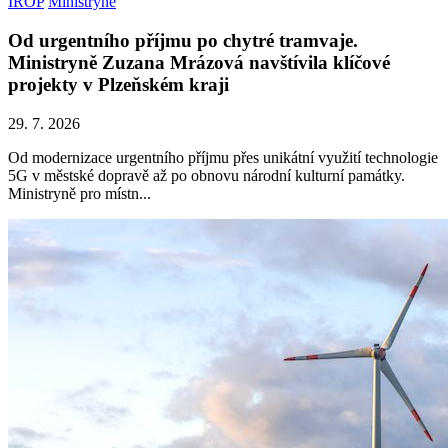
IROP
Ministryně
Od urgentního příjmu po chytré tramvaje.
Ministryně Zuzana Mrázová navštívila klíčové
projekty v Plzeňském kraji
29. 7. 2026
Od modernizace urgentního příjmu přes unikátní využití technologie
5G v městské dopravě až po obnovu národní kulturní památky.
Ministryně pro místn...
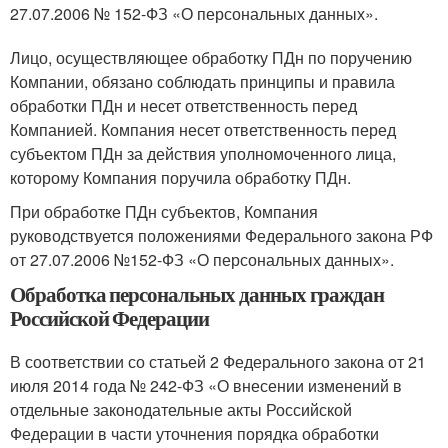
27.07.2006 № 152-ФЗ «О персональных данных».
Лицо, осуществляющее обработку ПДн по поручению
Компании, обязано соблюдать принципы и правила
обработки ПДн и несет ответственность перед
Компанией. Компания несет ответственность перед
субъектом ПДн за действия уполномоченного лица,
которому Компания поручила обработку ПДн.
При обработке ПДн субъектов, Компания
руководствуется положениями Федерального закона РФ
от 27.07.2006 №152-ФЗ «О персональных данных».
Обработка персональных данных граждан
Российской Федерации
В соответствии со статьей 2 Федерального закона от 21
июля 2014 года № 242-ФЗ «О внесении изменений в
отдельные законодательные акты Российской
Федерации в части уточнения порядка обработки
---
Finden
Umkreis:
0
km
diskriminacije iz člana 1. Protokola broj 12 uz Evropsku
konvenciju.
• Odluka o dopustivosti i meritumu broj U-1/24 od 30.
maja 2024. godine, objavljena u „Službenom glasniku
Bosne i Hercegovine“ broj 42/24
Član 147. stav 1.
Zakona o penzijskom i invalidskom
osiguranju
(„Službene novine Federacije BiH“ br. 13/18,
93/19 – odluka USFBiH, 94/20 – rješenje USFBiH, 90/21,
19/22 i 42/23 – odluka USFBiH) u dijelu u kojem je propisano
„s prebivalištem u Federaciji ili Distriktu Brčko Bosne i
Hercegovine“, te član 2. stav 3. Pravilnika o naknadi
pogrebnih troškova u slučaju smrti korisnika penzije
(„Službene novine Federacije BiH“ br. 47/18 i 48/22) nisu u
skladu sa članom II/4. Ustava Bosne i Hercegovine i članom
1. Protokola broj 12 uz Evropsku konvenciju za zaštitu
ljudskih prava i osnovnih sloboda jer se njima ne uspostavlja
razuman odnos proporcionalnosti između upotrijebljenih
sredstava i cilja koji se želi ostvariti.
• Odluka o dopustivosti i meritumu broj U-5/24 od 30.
==
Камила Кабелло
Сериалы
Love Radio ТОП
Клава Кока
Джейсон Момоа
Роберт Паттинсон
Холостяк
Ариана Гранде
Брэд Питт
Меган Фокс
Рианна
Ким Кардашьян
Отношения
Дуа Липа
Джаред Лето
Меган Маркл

What is expected: Nothing but a number is wanted: report how many lines in the entries above contain the string "konvenciju".

Response box: 2